Construction Spending Advances in November

Construction spending posted another solid gain in November, rising 0.4% over the month, according to the latest Wells Fargo Construction Spending Report. Amid high financing costs and shaky demand for real estate, overall momentum in the construction sector continues to be fueled by a few key segments. First, private single-family outlays have now picked up for seven consecutive months, reflecting the relative attractiveness of new construction amid scarce supply and tough affordability conditions in the existing home market. Second, the manufacturing construction rally appears to be counteracting the broader interest rate headwinds facing nonresidential construction. On the downside, multifamily outlays continue to moderate off of the post-pandemic construction boom alongside normalizing apartment demand and declining multifamily starts. Commercial construction also remains acutely challenged by elevated financing costs and restrictive lending conditions.

Surge in Single-Family Outlays Leads Residential Spending Growth

  • Total residential spending rose 1.0% over the month, fueled almost entirely by a surge in single-family outlays. The rise in residential spending was the major driver behind November’s overall jump in construction spending, offsetting a slowdown in total nonresidential spending.
  • Builders increased outlays for the seventh straight month, spurring a robust 2.9% uptick in private single-family spending. Strong underlying demand for homes and low resale inventory are fueling the single-family construction renaissance. Home builders’ ability to offer mortgage rate buy-downs and discounts have also made new homes attractive to buyers. The recent decline in mortgage rates should provide a tailwind for future single-family construction.
  • Multifamily spending ticked up 0.1% over the month, amounting to little change from the previous two months.
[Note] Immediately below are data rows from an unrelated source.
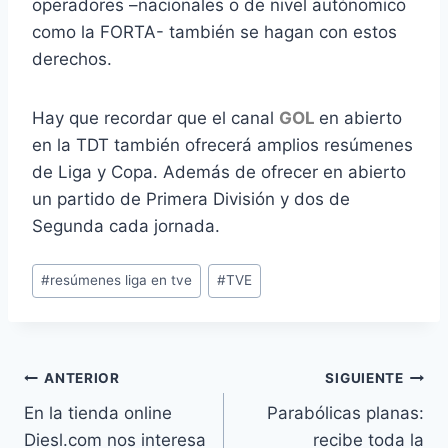
operadores –nacionales o de nivel autónomico
como la FORTA- también se hagan con estos
derechos.
Hay que recordar que el canal
GOL
en abierto
en la TDT también ofrecerá amplios resúmenes
de Liga y Copa. Además de ofrecer en abierto
un partido de Primera División y dos de
Segunda cada jornada.
Etiquetas
#
resúmenes liga en tve
#
TVE
de
la
entrada:
Navegación
ANTERIOR
SIGUIENTE
En la tienda online
Parabólicas planas:
de
Diesl.com nos interesa
recibe toda la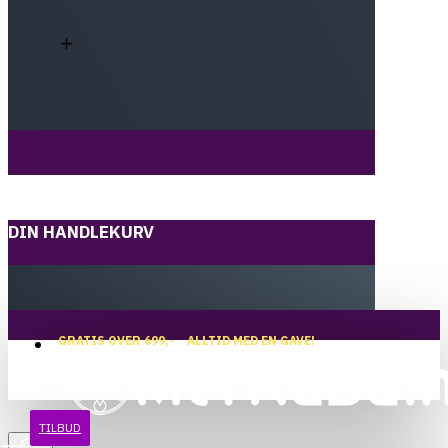
DIN HANDLEKURV
GRATIS OVER 699,-
ALLTID MED EN GAVE!
TILBUD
Developers look to be foregoing new projects amid the elevated apartment supply pipeline, moderating demand and ongoing restrictions to credit access.
  • Households look to be pulling back on home improvement spending in the face of high financing costs and a cloudy economic outlook. Home renovation spending was down 2% year-over-year as of November.
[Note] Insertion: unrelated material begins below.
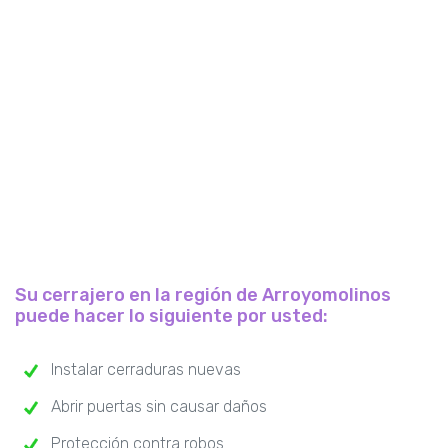
Su cerrajero en la región de Arroyomolinos
puede hacer lo siguiente por usted:
Instalar cerraduras nuevas
Abrir puertas sin causar daños
Protección contra robos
Nonresidential Outlays Stagnate Despite a Boost from Manufacturing

  • Total nonresidential construction spending dipped 0.1% in November fueled by a drop in public outlays. Although stricter credit conditions have been weighing on nonresidential construction for some time, November’s drop marked the first outright monthly decline since May 2022.
  • The sustained rise in manufacturing construction continues to be a bright spot, fueled by public incentives for domestic production. Private manufacturing outlays climbed 0.5% in November amounting to a 59.4% year-over-year gain, the largest jump of any major nonresidential spending category.
  • Commercial outlays, alternatively, continued to moderate as higher financing costs and restrictive lending conditions foster an unfavorable environment for commercial investment.
  • Within commercial construction, normalizing inventory practices led private warehousing construction spending to edge lower for the fourth consecutive month in November. Lodging also posted a 3.0% drop over the month, reflecting the stagnating recovery in hotel occupancy amidst an uncertain economic outlook.
  • Public nonresidential outlays were weighed down by spending declines in sewage and waste disposal and conservation and development. Highway and street spending continued to rise, possibly reflecting the utilization of federal and state infrastructure programs.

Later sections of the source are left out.